▸ **Aim of the exercise**:
Take the material below and restate it word for word, stopping after the line in which "Il vous suffit" occurs.

- - -

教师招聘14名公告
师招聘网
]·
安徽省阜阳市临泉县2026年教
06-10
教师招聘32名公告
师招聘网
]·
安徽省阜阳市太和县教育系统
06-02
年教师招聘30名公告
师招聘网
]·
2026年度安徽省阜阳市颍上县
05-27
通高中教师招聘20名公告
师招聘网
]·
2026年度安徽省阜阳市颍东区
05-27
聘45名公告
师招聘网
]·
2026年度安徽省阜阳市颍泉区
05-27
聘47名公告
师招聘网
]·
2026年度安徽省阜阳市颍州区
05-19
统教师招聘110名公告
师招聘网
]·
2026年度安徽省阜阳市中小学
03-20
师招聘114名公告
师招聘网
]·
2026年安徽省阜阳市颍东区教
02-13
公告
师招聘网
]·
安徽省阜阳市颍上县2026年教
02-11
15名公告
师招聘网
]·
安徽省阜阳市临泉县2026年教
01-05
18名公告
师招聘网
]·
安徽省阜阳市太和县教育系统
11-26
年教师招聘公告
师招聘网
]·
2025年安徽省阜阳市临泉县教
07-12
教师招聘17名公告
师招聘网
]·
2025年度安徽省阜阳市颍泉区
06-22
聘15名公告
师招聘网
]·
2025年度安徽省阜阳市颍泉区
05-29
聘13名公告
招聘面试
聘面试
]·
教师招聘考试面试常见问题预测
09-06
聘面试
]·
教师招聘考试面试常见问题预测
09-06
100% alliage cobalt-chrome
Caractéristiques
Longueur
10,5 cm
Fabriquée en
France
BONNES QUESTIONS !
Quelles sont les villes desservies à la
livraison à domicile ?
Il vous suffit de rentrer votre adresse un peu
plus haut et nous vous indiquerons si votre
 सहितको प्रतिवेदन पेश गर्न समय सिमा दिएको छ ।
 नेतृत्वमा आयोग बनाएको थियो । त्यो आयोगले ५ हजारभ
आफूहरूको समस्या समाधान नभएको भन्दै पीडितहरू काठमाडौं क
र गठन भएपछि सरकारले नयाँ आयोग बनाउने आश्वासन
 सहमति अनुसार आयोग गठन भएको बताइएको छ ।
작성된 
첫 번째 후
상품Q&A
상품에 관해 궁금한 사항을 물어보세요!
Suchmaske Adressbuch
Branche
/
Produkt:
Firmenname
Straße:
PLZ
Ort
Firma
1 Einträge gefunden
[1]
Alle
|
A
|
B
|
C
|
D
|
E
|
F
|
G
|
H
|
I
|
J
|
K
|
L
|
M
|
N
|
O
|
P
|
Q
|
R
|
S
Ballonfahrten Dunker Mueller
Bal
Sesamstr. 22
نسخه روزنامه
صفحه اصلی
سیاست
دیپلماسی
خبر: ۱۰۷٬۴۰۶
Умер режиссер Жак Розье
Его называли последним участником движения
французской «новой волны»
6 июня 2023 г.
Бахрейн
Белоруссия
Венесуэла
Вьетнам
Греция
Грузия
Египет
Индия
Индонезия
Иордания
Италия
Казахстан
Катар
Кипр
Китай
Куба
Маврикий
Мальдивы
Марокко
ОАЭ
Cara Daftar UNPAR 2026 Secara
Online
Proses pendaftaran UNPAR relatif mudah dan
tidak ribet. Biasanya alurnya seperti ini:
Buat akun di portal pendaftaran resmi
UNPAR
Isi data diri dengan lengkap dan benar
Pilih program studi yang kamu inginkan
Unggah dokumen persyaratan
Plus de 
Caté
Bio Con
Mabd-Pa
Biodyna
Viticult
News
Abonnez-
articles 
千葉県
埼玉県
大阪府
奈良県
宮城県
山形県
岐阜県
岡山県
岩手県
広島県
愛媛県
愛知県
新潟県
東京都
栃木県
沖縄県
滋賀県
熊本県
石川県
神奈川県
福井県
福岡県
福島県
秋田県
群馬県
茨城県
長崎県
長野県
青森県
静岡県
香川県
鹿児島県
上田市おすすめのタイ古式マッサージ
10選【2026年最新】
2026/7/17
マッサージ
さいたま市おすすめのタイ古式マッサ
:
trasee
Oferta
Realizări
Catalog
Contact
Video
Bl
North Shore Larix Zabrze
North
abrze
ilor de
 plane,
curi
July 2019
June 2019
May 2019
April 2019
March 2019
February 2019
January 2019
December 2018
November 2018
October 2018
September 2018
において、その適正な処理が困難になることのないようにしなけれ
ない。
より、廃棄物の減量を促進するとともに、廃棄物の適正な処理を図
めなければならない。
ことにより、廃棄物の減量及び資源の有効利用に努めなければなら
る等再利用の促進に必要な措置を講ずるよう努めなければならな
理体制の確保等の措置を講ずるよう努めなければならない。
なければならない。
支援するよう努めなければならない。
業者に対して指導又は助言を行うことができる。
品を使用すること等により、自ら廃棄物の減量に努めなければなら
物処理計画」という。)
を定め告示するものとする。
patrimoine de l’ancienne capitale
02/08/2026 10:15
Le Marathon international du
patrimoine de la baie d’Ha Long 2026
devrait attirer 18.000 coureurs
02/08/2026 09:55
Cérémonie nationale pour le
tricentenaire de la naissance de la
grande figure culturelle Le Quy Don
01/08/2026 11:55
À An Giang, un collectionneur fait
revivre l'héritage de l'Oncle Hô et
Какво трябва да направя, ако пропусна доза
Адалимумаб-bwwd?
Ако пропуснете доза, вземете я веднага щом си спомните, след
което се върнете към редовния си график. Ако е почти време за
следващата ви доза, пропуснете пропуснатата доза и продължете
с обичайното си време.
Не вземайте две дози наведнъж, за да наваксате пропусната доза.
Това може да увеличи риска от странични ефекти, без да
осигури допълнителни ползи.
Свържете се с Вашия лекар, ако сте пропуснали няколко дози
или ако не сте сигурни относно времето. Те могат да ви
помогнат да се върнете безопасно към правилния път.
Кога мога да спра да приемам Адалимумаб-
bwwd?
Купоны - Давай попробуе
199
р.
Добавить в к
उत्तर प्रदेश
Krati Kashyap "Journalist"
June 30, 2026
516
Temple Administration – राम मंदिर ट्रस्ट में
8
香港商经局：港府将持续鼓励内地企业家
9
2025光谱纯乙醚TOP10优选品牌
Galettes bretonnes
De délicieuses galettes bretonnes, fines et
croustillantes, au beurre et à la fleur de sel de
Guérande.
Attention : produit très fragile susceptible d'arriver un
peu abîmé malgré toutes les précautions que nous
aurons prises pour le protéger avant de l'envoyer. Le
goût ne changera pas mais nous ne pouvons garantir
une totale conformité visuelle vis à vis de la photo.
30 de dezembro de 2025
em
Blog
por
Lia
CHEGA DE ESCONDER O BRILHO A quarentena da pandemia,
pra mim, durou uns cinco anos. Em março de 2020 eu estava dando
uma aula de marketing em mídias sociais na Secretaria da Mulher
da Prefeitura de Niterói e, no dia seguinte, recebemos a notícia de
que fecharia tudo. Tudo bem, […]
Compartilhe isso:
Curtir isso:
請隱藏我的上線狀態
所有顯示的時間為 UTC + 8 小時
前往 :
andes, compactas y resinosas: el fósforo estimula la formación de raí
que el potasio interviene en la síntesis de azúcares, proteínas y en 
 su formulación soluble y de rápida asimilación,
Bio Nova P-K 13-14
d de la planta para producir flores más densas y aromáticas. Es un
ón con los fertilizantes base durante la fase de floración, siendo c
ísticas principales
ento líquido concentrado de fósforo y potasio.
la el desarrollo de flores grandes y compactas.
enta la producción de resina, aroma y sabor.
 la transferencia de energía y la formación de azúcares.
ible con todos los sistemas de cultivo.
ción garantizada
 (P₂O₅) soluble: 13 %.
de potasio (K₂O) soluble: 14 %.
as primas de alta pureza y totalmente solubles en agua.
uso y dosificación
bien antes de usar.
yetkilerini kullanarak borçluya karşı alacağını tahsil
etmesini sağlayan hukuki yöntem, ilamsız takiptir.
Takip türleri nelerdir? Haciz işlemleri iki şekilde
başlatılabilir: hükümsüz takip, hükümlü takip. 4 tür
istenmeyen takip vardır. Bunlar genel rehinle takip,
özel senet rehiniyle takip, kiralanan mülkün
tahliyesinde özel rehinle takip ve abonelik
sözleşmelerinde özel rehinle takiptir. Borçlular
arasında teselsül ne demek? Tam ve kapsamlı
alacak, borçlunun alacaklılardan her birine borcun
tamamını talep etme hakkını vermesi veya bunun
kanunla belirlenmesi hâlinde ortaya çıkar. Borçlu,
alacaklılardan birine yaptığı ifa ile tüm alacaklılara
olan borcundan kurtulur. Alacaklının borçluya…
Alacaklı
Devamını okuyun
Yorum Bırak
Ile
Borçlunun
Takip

- - -

▸ **Result of this exercise**:
教师招聘14名公告
师招聘网
]·
安徽省阜阳市临泉县2026年教
06-10
教师招聘32名公告
师招聘网
]·
安徽省阜阳市太和县教育系统
06-02
年教师招聘30名公告
师招聘网
]·
2026年度安徽省阜阳市颍上县
05-27
通高中教师招聘20名公告
师招聘网
]·
2026年度安徽省阜阳市颍东区
05-27
聘45名公告
师招聘网
]·
2026年度安徽省阜阳市颍泉区
05-27
聘47名公告
师招聘网
]·
2026年度安徽省阜阳市颍州区
05-19
统教师招聘110名公告
师招聘网
]·
2026年度安徽省阜阳市中小学
03-20
师招聘114名公告
师招聘网
]·
2026年安徽省阜阳市颍东区教
02-13
公告
师招聘网
]·
安徽省阜阳市颍上县2026年教
02-11
15名公告
师招聘网
]·
安徽省阜阳市临泉县2026年教
01-05
18名公告
师招聘网
]·
安徽省阜阳市太和县教育系统
11-26
年教师招聘公告
师招聘网
]·
2025年安徽省阜阳市临泉县教
07-12
教师招聘17名公告
师招聘网
]·
2025年度安徽省阜阳市颍泉区
06-22
聘15名公告
师招聘网
]·
2025年度安徽省阜阳市颍泉区
05-29
聘13名公告
招聘面试
聘面试
]·
教师招聘考试面试常见问题预测
09-06
聘面试
]·
教师招聘考试面试常见问题预测
09-06
100% alliage cobalt-chrome
Caractéristiques
Longueur
10,5 cm
Fabriquée en
France
BONNES QUESTIONS !
Quelles sont les villes desservies à la
livraison à domicile ?
Il vous suffit de rentrer votre adresse un peu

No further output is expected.